The plumb bow and a pronounced waterline under the front third of the board cut through rougher conditions that moved other flat-bottomed boards around, allowing paddlers to stroke harder and keep a straight line. At 30 inches across and six inches deep, it can carry a big paddler and plenty of gear—up to 250 lbs. Bigger passengers might nitpick, as the side rails of the sunken swale cut off room that might otherwise be available for a wider stance. (YOLO said those side rails will be gone in next year’s model.)
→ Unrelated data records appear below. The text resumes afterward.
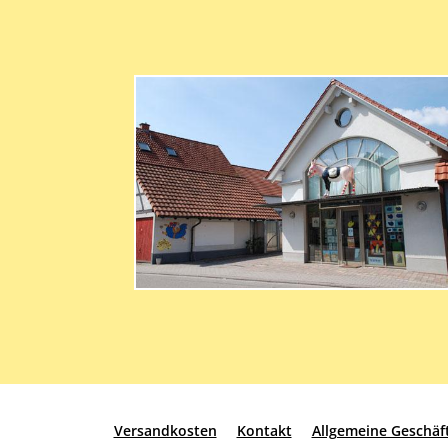
Versandkosten
Kontakt
Allgemeine Geschä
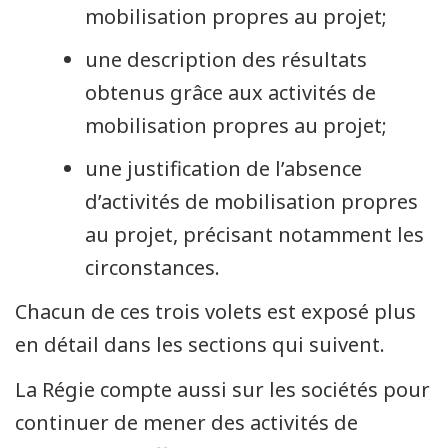
mobilisation propres au projet;
une description des résultats
obtenus grâce aux activités de
mobilisation propres au projet;
une justification de l’absence
d’activités de mobilisation propres
au projet, précisant notamment les
circonstances.
Chacun de ces trois volets est exposé plus
en détail dans les sections qui suivent.
La Régie compte aussi sur les sociétés pour
continuer de mener des activités de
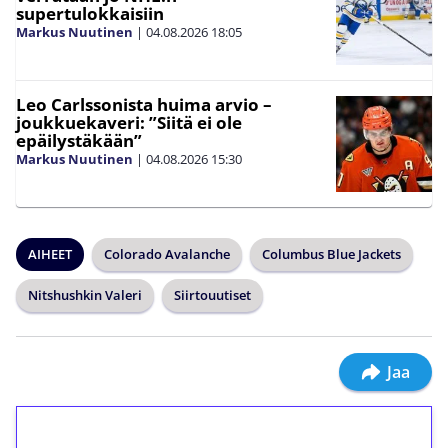
supertulokkaisiin
Markus Nuutinen
|
04.08.2026
18:05
Leo Carlssonista huima arvio –
joukkuekaveri: ”Siitä ei ole
epäilystäkään”
Markus Nuutinen
|
04.08.2026
15:30
AIHEET
Colorado Avalanche
Columbus Blue Jackets
Nitshushkin Valeri
Siirtouutiset
Jaa
1€ = 10€ arvosta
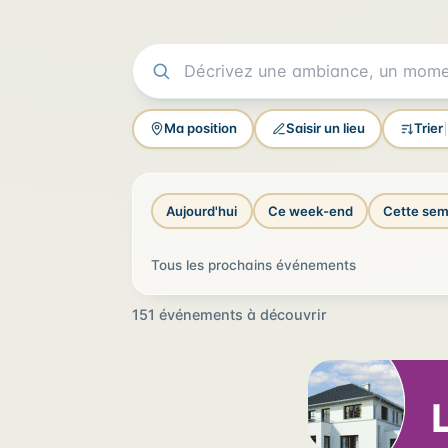
Ma position
Saisir un lieu
Trier
Aujourd'hui
Ce week-end
Cette sem
Tous les prochains événements
151 événements à découvrir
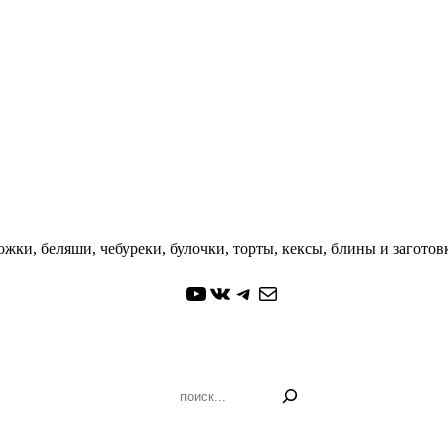
жки, беляши, чебуреки, булочки, торты, кексы, блины и заготовк
YouTube
ВКонтакте
Telegram
Почта
Поиск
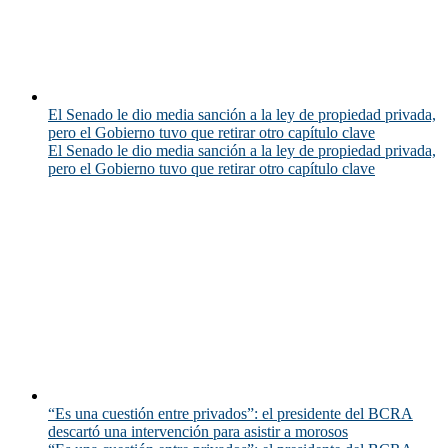
El Senado le dio media sanción a la ley de propiedad privada,
pero el Gobierno tuvo que retirar otro capítulo clave
El Senado le dio media sanción a la ley de propiedad privada,
pero el Gobierno tuvo que retirar otro capítulo clave
“Es una cuestión entre privados”: el presidente del BCRA
descartó una intervención para asistir a morosos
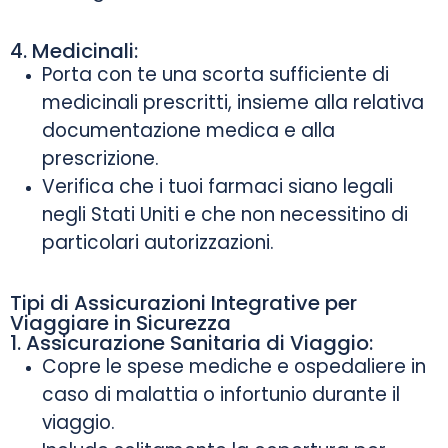
4. Medicinali:
Porta con te una scorta sufficiente di
medicinali prescritti, insieme alla relativa
documentazione medica e alla
prescrizione.
Verifica che i tuoi farmaci siano legali
negli Stati Uniti e che non necessitino di
particolari autorizzazioni.
Tipi di Assicurazioni Integrative per
Viaggiare in Sicurezza
1. Assicurazione Sanitaria di Viaggio:
Copre le spese mediche e ospedaliere in
caso di malattia o infortunio durante il
viaggio.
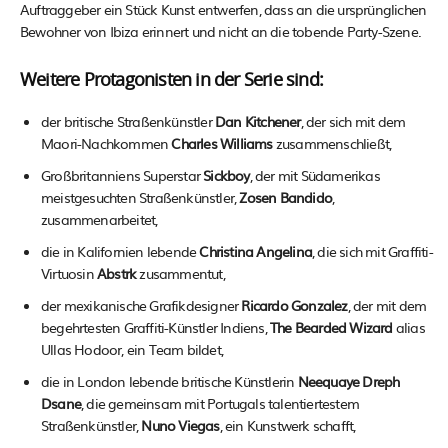
Auftraggeber ein Stück Kunst entwerfen, dass an die ursprünglichen
Bewohner von Ibiza erinnert und nicht an die tobende Party-Szene.
Weitere Protagonisten in der Serie sind:
der britische Straßenkünstler
Dan Kitchener
, der sich mit dem
Maori-Nachkommen
Charles Williams
zusammenschließt,
Großbritanniens Superstar
Sickboy
, der mit Südamerikas
meistgesuchten Straßenkünstler,
Zosen Bandido
,
zusammenarbeitet,
die in Kalifornien lebende
Christina Angelina
, die sich mit Graffiti-
Virtuosin
Abstrk
zusammentut,
der mexikanische Grafikdesigner
Ricardo Gonzalez
, der mit dem
begehrtesten Graffiti-Künstler Indiens,
The Bearded Wizard
alias
Ullas Hodoor, ein Team bildet,
die in London lebende britische Künstlerin
Neequaye Dreph
Dsane
, die gemeinsam mit Portugals talentiertestem
Straßenkünstler,
Nuno Viegas
, ein Kunstwerk schafft,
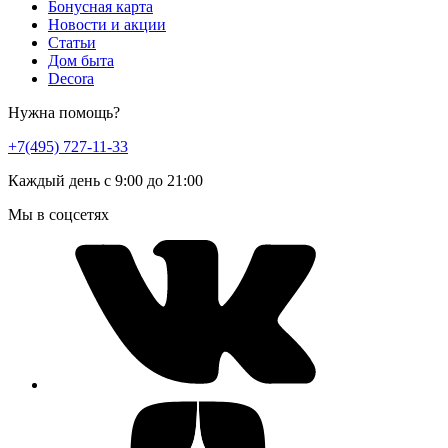
Бонусная карта
Новости и акции
Статьи
Дом быта
Decora
Нужна помощь?
+7(495) 727-11-33
Каждый день с 9:00 до 21:00
Мы в соцсетях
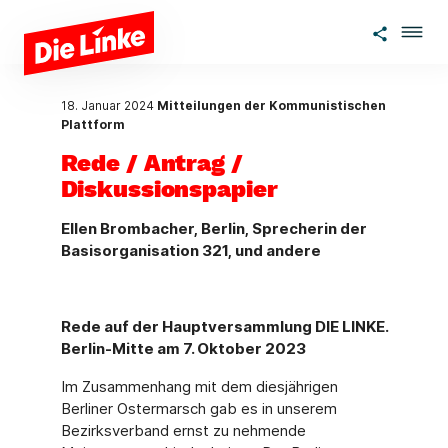
Zum Hauptinhalt springen
18. Januar 2024
Mitteilungen der Kommunistischen
Plattform
Rede / Antrag /
Diskussionspapier
Ellen Brombacher, Berlin, Sprecherin der
Basisorganisation 321, und andere
Rede auf der Hauptversammlung DIE LINKE.
Berlin-Mitte am 7. Oktober 2023
Im Zusammenhang mit dem diesjährigen
Berliner Ostermarsch gab es in unserem
Bezirks­verband ernst zu nehmende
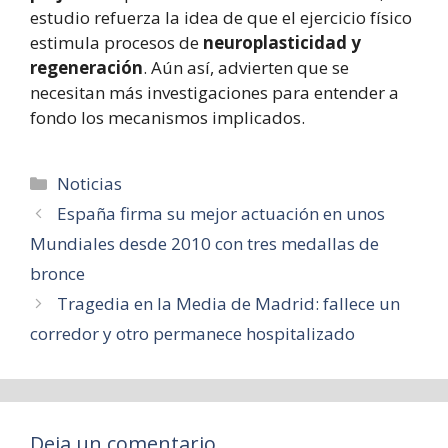
estudio refuerza la idea de que el ejercicio físico
estimula procesos de
neuroplasticidad y
regeneración
. Aún así, advierten que se
necesitan más investigaciones para entender a
fondo los mecanismos implicados.
Categorías
Noticias
España firma su mejor actuación en unos
Mundiales desde 2010 con tres medallas de
bronce
Tragedia en la Media de Madrid: fallece un
corredor y otro permanece hospitalizado
Deja un comentario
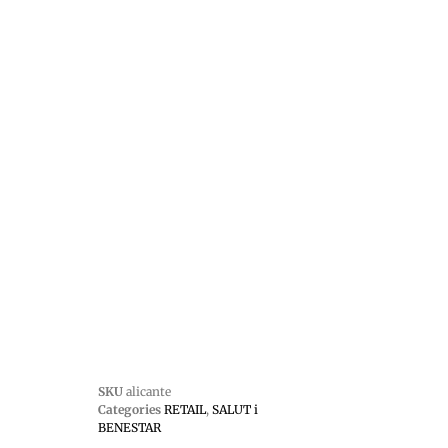
SKU
alicante
Categories
RETAIL
,
SALUT i
BENESTAR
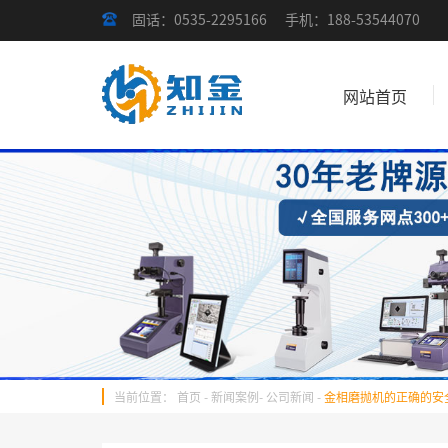
固话：0535-2295166
手机：188-53544070
网站首页
当前位置：
首页
-
新闻案例
-
公司新闻
-
金相磨抛机的正确的安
The epoxy and carbon craft has plenty of bells—six leash plugs, a GoPro mount up front, and a GORETex self-breathing valve, and a LiftSUP retractable handle that makes carrying the 25-lb. plank easy. The real beauty of the board, though, shows in the water, where it can cut a line and leave little more than exclamations in its wake.
Kialoa Hulu Light
BEST FOR: Comfortable, powerful strokes during training and racing
When I first took this paddle out of the box, one thing stuck out: The middle of the shaft had an oval shape. Kialoa founder Dave Chun added the feature after customers using outrigger paddles with the same feature raved.
The design adjustment makes perfect sense. The paddle almost disappeared in my hands during long afternoon runs. It felt natural enough in my grip that when I switched to rounded shafts, I wanted the Hulu back.
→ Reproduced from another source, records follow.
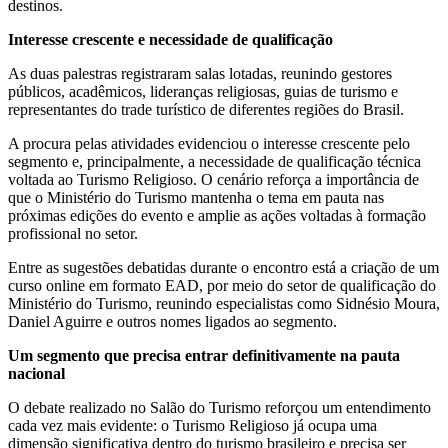
destinos.
Interesse crescente e necessidade de qualificação
As duas palestras registraram salas lotadas, reunindo gestores
públicos, acadêmicos, lideranças religiosas, guias de turismo e
representantes do trade turístico de diferentes regiões do Brasil.
A procura pelas atividades evidenciou o interesse crescente pelo
segmento e, principalmente, a necessidade de qualificação técnica
voltada ao Turismo Religioso. O cenário reforça a importância de
que o Ministério do Turismo mantenha o tema em pauta nas
próximas edições do evento e amplie as ações voltadas à formação
profissional no setor.
Entre as sugestões debatidas durante o encontro está a criação de um
curso online em formato EAD, por meio do setor de qualificação do
Ministério do Turismo, reunindo especialistas como Sidnésio Moura,
Daniel Aguirre e outros nomes ligados ao segmento.
Um segmento que precisa entrar definitivamente na pauta
nacional
O debate realizado no Salão do Turismo reforçou um entendimento
cada vez mais evidente: o Turismo Religioso já ocupa uma
dimensão significativa dentro do turismo brasileiro e precisa ser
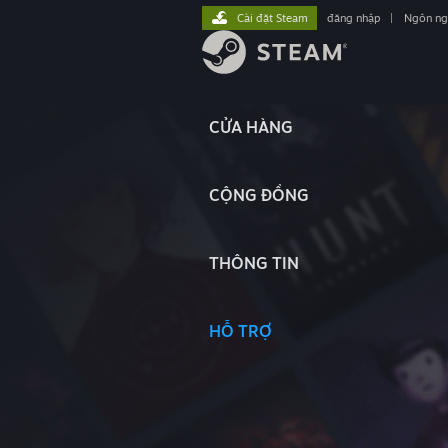
Cài đặt Steam
đăng nhập
|
Ngôn n
CỬA HÀNG
CỘNG ĐỒNG
THÔNG TIN
HỖ TRỢ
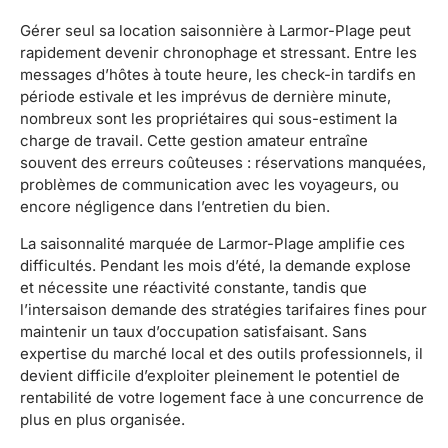
Gérer seul sa location saisonnière à Larmor-Plage peut
rapidement devenir chronophage et stressant. Entre les
messages d’hôtes à toute heure, les check-in tardifs en
période estivale et les imprévus de dernière minute,
nombreux sont les propriétaires qui sous-estiment la
charge de travail. Cette gestion amateur entraîne
souvent des erreurs coûteuses : réservations manquées,
problèmes de communication avec les voyageurs, ou
encore négligence dans l’entretien du bien.
La saisonnalité marquée de Larmor-Plage amplifie ces
difficultés. Pendant les mois d’été, la demande explose
et nécessite une réactivité constante, tandis que
l’intersaison demande des stratégies tarifaires fines pour
maintenir un taux d’occupation satisfaisant. Sans
expertise du marché local et des outils professionnels, il
devient difficile d’exploiter pleinement le potentiel de
rentabilité de votre logement face à une concurrence de
plus en plus organisée.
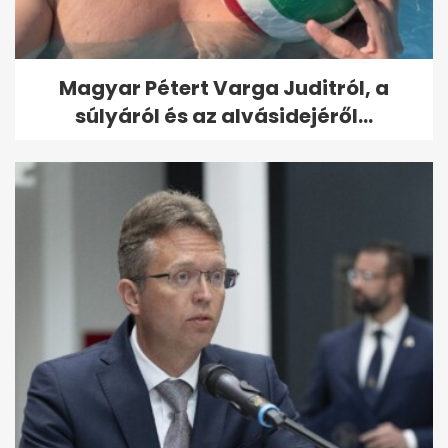
Magyar Pétert Varga Juditról, a
súlyáról és az alvásidejéről...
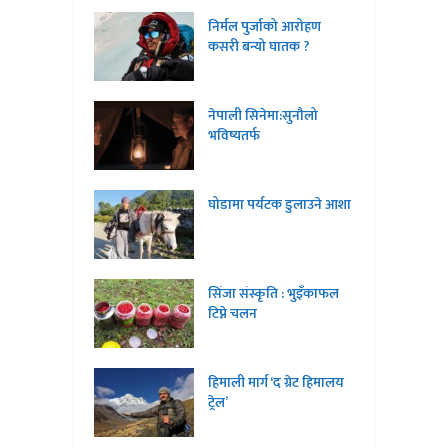
निर्मल पुर्जाको आरोहण
कसरी बन्यो घातक ?
नेपाली सिनेमा:सुनौलो
भविष्यतर्फ
घोडामा पर्यटक डुलाउने आशा
सिंजा संस्कृति : भुइँकाफल
टिप्ने चलन
हिमाली मार्ग ‘द ग्रेट हिमालय
ट्रेल’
The teardrop-shaped blade features a slight curve near the tip, which lets the paddle make a cleaner entry into the water with fewer bubbles—allowing it to grab more water for a more efficient stroke. The thinner, lighter (17-ounce) versions of the paddle, the hi-mod carbon fiber Ultralight and Ultralight Gerry Lopez, are best left for expert racers. Beginners and intermediate paddlers looking to develop their strokes should stick to the Hulu, which has a thicker carbon fiber core (19 ounces) that can better handle nicks, strikes, and any awkward, limb-snapping strokes.
Werner Grand Prix M1000
BEST FOR: Going light during long training runs and racing
“That’s light,” my neighbor Lawton, a long-time SUPer who raced in Hawaii, said when he first grabbed the paddle. Every other tester who lifted the roughly 15-ounce paddle had a similar, if slightly more vulgar, reaction. No performance racing paddle is lighter.
The lack of weight was welcome on long, fast training runs. The narrow, rectangular 12-degree offset blade allowed for powerful strokes near the board. Like the Hulu Light, a slight curve at the tip of the blade offered a clean entry. At the other end, the sturdy, palm-style grip felt better than the standard straight-edge handle found on so many other paddles.
The Grand Prix comes in three sizes. Werner has a great online sizing chart for ordering the best fit. (The midsized M1000 will fit the widest range of paddlers). There’s also a bent shaft option.